В первом варианте повести, увидевшей свет в составе «Арабесок», упоминалось ещё и безумие, но впоследствии автор предпочёл разделить эти понятия — смерть и безумие. В «Записках сумасшедшего» герой остаётся жить, а в «Портрете» он умирает, но не сходит с ума, и это принципиально важно. Будто предугадывая в каком-то сверхъестественном прозрении перипетии собственного ухода из жизни, Гоголь предупреждает, что, какой бы странной не казалась смерть, каким бы противоречащим здравому смыслу не выглядело поведение художника в его последние часы и дни, нельзя объяснять это помутнением рассудка.

Гоголя не услышали. Нашлось немало охотников объяснять его собственное состояние перед смертью, как, впрочем, и самую смерть, именно помутнением рассудка... Либо родом летаргии, в которую, по свидетельству современников, нередко впадал Гоголь, подчас даже на публике, во время какого-нибудь приёма, устроенного чуть ли не в честь него, что отнюдь не мешало ему весь вечер провести, забившись в угол и ни разу не открыв рта.
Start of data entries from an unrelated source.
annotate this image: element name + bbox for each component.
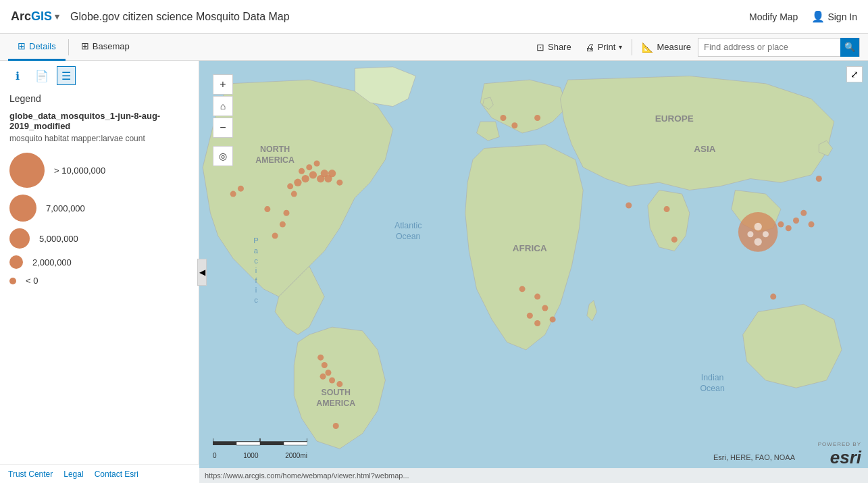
svg-rect-73 [213,442,236,445]
legend-label: 2,000,000 [32,257,72,268]
svg-point-40 [325,370,331,376]
svg-text:a: a [254,247,259,255]
svg-point-35 [336,180,342,186]
legend-circle [9,278,16,284]
svg-text:c: c [254,296,258,304]
search-button[interactable]: 🔍 [840,38,859,57]
svg-point-68 [816,176,822,182]
basemap-tab-icon: ⊞ [81,41,89,51]
svg-point-67 [770,294,776,300]
footer: Trust Center Legal Contact Esri [0,464,199,483]
zoom-out-button[interactable]: − [213,118,233,138]
svg-point-31 [284,210,290,216]
svg-point-45 [500,115,506,121]
zoom-in-icon: + [220,78,226,91]
sidebar-tabs: ℹ 📄 ☰ [0,61,199,85]
svg-point-49 [534,294,540,300]
sidebar-tab-legend[interactable]: ☰ [57,66,76,85]
svg-point-66 [809,222,815,228]
sidebar-tab-info[interactable]: ℹ [8,66,27,85]
svg-point-36 [230,191,236,197]
modify-map-button[interactable]: Modify Map [749,11,798,22]
svg-point-54 [626,202,632,208]
svg-text:NORTH: NORTH [260,145,290,154]
home-icon: ⌂ [220,101,226,111]
tab-basemap[interactable]: ⊞ Basemap [72,34,139,61]
svg-point-39 [322,362,328,368]
scale-bar-svg [213,435,307,449]
svg-point-52 [534,320,540,326]
home-button[interactable]: ⌂ [213,96,233,116]
fullscreen-button[interactable]: ⤢ [846,66,863,82]
svg-point-43 [336,381,342,387]
legend-label: > 10,000,000 [54,166,105,176]
sidebar-tab-details[interactable]: 📄 [32,66,51,85]
legal-link[interactable]: Legal [63,469,83,479]
svg-point-27 [306,164,312,170]
arcgis-logo[interactable]: ArcGIS ▾ [11,9,59,24]
svg-point-63 [786,225,792,231]
scale-bar: 0 1000 2000mi [213,435,307,459]
trust-center-link[interactable]: Trust Center [8,469,53,479]
svg-rect-75 [260,442,284,445]
legend-circle [9,228,30,249]
legend-item: 5,000,000 [9,228,189,249]
contact-esri-link[interactable]: Contact Esri [95,469,138,479]
details-tab-icon: ⊞ [18,41,26,51]
search-icon: 🔍 [844,42,855,52]
svg-point-56 [671,236,678,243]
svg-point-47 [511,122,517,128]
sign-in-button[interactable]: 👤 Sign In [811,10,857,23]
measure-button[interactable]: 📐 Measure [635,34,698,61]
esri-logo: POWERED BY esri [818,441,861,466]
svg-point-50 [542,305,548,311]
svg-point-41 [320,374,326,380]
print-button[interactable]: 🖨 Print ▾ [578,34,630,61]
zoom-in-button[interactable]: + [213,74,233,95]
svg-text:Ocean: Ocean [700,384,725,393]
toolbar: ⊞ Details ⊞ Basemap ⊡ Share 🖨 Print ▾ 📐 … [0,34,868,61]
sidebar-content: Legend globe_data_mosquitos_1-jun-8-aug-… [0,85,199,483]
toolbar-separator [632,39,632,55]
legend-circle [9,255,23,269]
svg-rect-74 [236,442,260,445]
print-dropdown-arrow: ▾ [619,43,622,51]
svg-point-28 [314,161,320,167]
svg-point-34 [264,206,270,212]
svg-point-62 [777,222,784,228]
svg-point-33 [272,233,278,239]
layer-description: mosquito habitat mapper:larvae count [9,134,189,143]
svg-point-42 [329,377,335,383]
collapse-icon: ◀ [199,268,205,277]
svg-point-19 [294,179,301,186]
svg-text:P: P [253,236,259,245]
details-list-icon: 📄 [35,70,49,82]
share-button[interactable]: ⊡ Share [530,34,578,61]
arcgis-dropdown-arrow[interactable]: ▾ [55,11,59,22]
legend-label: 5,000,000 [39,234,78,244]
map-attribution: Esri, HERE, FAO, NOAA [713,453,795,461]
header-actions: Modify Map 👤 Sign In [749,10,857,23]
legend-item: < 0 [9,276,189,286]
tab-details[interactable]: ⊞ Details [8,34,66,61]
svg-point-44 [333,423,339,429]
info-icon: ℹ [16,70,20,82]
map-area[interactable]: Atlantic Ocean P a c i f i c Indian Ocea… [199,61,868,483]
svg-rect-76 [284,442,307,445]
fullscreen-icon: ⤢ [850,69,859,80]
sidebar-collapse-button[interactable]: ◀ [197,259,207,286]
gps-button[interactable]: ◎ [213,146,233,166]
svg-point-32 [280,222,286,228]
search-input[interactable] [698,39,840,56]
svg-point-58 [755,223,762,230]
svg-point-64 [793,218,799,224]
user-icon: 👤 [811,10,825,23]
legend-label: < 0 [26,276,38,286]
scale-label-2: 2000mi [285,452,307,459]
legend-items: > 10,000,0007,000,0005,000,0002,000,000<… [9,153,189,286]
svg-text:i: i [255,286,257,294]
svg-text:AFRICA: AFRICA [513,243,547,253]
svg-point-48 [519,286,526,292]
zoom-out-icon: − [220,122,226,134]
legend-title: Legend [9,93,189,104]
Это состояние, почти летаргическое, близкое к летаргическому, его всерьёз беспокоило: вдруг оно усугубится настолько, что его примут за мёртвого и похоронят? Такие случаи бывали в Европе, Гоголь читал о них и, человек крайне мнительный, находил у себя соответствующие симптомы. Поэтому первым пунктом его завещания, написанного за границей летом 1845 года, значилось следующее распоряжение: “Завещаю тела моего не погребать до тех пор, пока не покажутся явные признаки разложения”. И добавил: “Упоминаю об этом потому, что уже во время самой болезни находили на меня минуты жизненного онемения, сердце и пульс переставали биться...”

На те же симптомы жалуется он в письмах к друзьям. “Я худею теперь и истаиваю не по дням, а по часам; руки мои уже не согреваются вовсе и находятся в водянисто-опухлом состоянии”. Так писал он из Германии поэту Николаю Языкову, которого, между прочим, ставил очень высоко, чуть ли не наравне с покойным Пушкиным, что не помешало ему, когда Языков скоропостижно умер, обронить: эта смерть “не повергнула меня в печаль, но в какое-то тихое упование”. Кажется, теперь уже никакая смерть не могла повергнуть его в печаль: как может повергнуть в печаль то, на что уповаешь?

Но вернёмся к письму, отправленному из Германии Языкову. Датировано оно 5 июня 1845 года и начинается с пророчества, которое, увы, пусть и несколькими годами позже, но сбылось: “Век мой не мог ни в каком случае быть долгим. Отец мой также был сложения слабого и умер рано, угаснувши недостатком собственных сил своих, а не нападеньем какой-нибудь болезни”.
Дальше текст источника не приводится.